- [Dataset records]
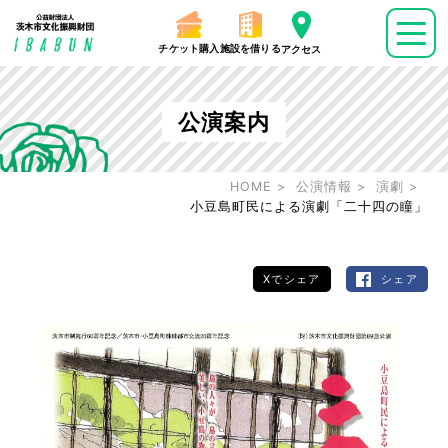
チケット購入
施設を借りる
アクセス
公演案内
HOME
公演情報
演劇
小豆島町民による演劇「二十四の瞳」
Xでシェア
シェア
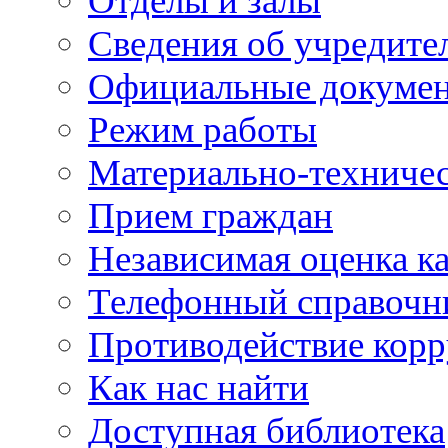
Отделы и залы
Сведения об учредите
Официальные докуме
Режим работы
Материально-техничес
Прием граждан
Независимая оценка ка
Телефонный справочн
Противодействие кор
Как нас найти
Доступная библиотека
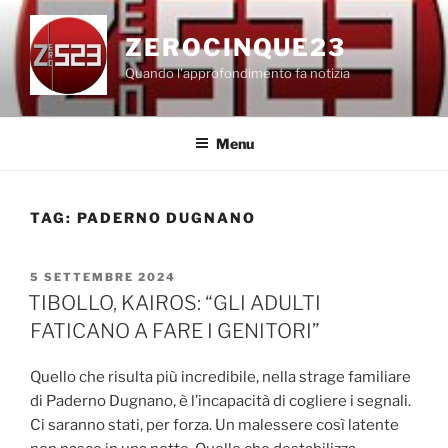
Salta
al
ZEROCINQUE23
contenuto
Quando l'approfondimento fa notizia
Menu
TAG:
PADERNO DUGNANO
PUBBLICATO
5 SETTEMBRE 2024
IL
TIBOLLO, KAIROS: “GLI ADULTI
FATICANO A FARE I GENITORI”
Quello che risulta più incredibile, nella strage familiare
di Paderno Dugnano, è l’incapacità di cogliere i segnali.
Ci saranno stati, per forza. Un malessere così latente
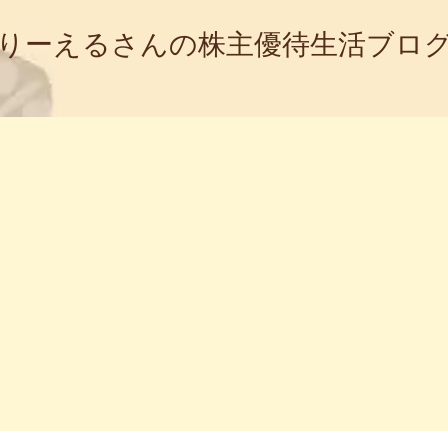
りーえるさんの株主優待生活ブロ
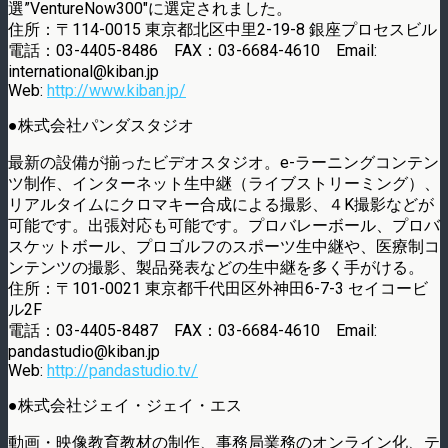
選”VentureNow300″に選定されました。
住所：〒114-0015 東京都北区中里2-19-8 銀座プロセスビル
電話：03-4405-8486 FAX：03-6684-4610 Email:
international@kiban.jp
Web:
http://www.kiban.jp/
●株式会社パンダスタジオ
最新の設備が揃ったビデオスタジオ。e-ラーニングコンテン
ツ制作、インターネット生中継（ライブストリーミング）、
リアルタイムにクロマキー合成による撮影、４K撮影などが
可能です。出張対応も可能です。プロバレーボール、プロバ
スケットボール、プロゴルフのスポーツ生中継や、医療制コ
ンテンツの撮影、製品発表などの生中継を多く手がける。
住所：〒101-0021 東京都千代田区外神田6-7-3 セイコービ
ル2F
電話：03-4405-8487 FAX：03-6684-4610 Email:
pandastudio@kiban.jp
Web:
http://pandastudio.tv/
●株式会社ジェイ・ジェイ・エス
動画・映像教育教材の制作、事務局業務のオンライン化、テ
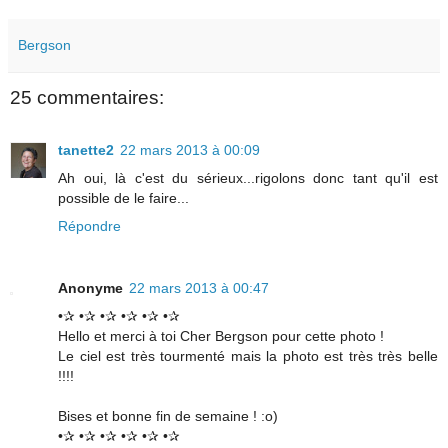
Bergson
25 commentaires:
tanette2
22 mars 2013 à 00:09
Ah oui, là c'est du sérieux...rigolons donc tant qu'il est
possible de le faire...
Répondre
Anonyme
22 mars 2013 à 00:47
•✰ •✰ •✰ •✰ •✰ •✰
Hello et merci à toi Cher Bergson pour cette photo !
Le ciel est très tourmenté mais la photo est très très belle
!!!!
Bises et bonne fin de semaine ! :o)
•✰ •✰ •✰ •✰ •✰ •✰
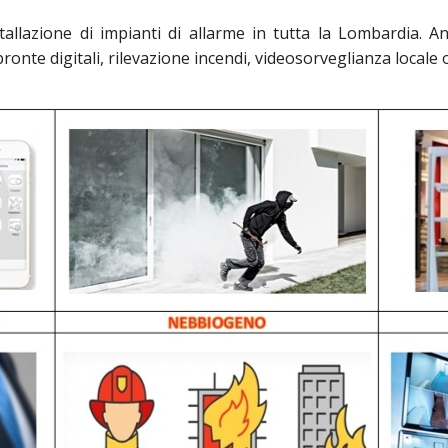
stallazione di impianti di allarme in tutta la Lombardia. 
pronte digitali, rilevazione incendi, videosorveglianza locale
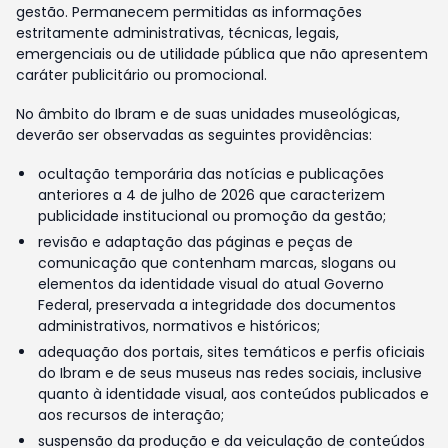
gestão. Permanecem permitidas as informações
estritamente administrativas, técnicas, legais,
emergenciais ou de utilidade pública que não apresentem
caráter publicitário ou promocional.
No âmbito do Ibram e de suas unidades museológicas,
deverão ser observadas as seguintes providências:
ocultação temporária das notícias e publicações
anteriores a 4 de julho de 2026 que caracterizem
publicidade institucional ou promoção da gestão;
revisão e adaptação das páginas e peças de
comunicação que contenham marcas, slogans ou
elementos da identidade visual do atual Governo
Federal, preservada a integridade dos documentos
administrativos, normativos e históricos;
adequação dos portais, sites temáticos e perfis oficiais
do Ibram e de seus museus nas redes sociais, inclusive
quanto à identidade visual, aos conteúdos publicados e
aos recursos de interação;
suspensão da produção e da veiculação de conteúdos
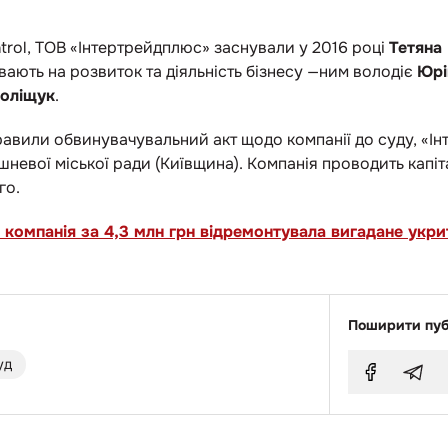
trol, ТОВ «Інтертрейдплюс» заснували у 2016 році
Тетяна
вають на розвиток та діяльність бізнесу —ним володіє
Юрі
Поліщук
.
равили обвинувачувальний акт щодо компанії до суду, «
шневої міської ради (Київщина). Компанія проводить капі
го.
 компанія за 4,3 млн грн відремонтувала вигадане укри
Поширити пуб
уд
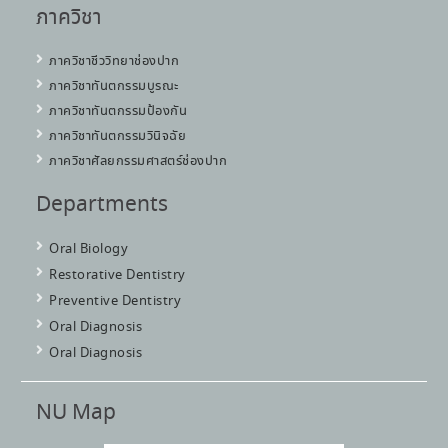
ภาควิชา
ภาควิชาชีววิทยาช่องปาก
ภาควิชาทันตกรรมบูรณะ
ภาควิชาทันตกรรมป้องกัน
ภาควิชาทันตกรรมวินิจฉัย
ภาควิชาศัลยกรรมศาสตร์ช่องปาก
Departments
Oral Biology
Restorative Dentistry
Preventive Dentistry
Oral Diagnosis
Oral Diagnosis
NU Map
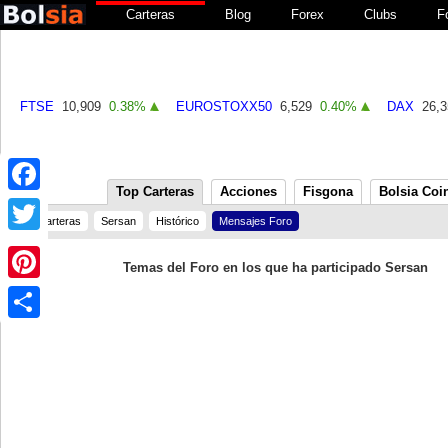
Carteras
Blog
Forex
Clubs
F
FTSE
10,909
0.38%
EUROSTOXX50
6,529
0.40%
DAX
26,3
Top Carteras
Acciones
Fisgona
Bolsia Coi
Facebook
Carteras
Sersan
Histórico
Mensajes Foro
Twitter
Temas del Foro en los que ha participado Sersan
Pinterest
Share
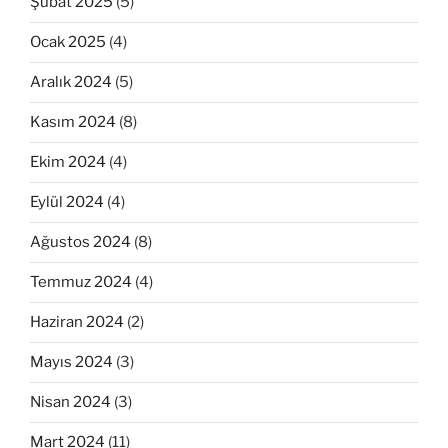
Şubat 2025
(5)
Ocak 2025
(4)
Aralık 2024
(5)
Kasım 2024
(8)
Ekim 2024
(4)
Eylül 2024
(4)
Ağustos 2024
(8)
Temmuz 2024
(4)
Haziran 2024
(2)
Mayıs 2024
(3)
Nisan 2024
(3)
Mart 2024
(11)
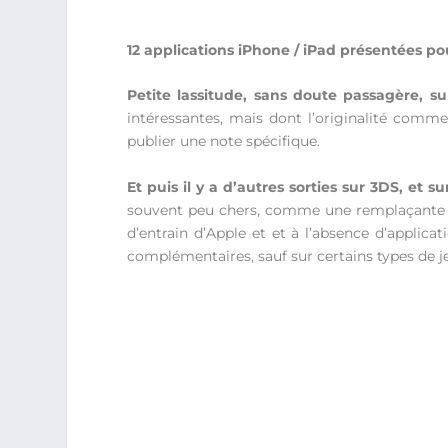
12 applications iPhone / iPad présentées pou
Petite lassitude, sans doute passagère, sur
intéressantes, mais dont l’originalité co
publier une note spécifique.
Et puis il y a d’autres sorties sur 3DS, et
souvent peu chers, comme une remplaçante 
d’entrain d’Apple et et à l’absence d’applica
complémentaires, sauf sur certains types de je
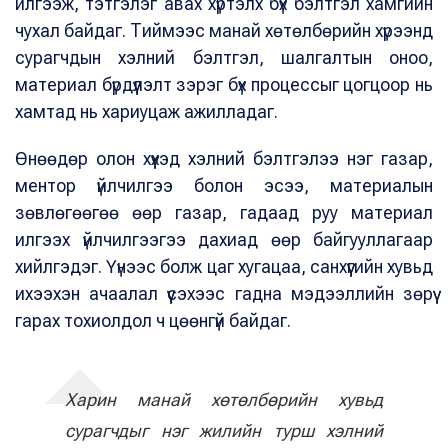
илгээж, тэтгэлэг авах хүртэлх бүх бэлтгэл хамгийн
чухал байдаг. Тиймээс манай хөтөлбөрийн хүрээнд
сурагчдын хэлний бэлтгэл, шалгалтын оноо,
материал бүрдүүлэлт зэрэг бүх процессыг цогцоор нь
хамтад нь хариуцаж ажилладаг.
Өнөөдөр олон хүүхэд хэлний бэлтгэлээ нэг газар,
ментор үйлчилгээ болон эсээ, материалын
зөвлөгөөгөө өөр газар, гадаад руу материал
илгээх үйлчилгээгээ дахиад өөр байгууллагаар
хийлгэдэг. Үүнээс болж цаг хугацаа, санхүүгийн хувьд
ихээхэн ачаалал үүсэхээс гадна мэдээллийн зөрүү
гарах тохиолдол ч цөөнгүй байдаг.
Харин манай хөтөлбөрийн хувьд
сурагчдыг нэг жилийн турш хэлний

- [What you will do] Among the entries, how many lines carry "gestão"? Reply with a number and nothing else.

- [Output for this task] 2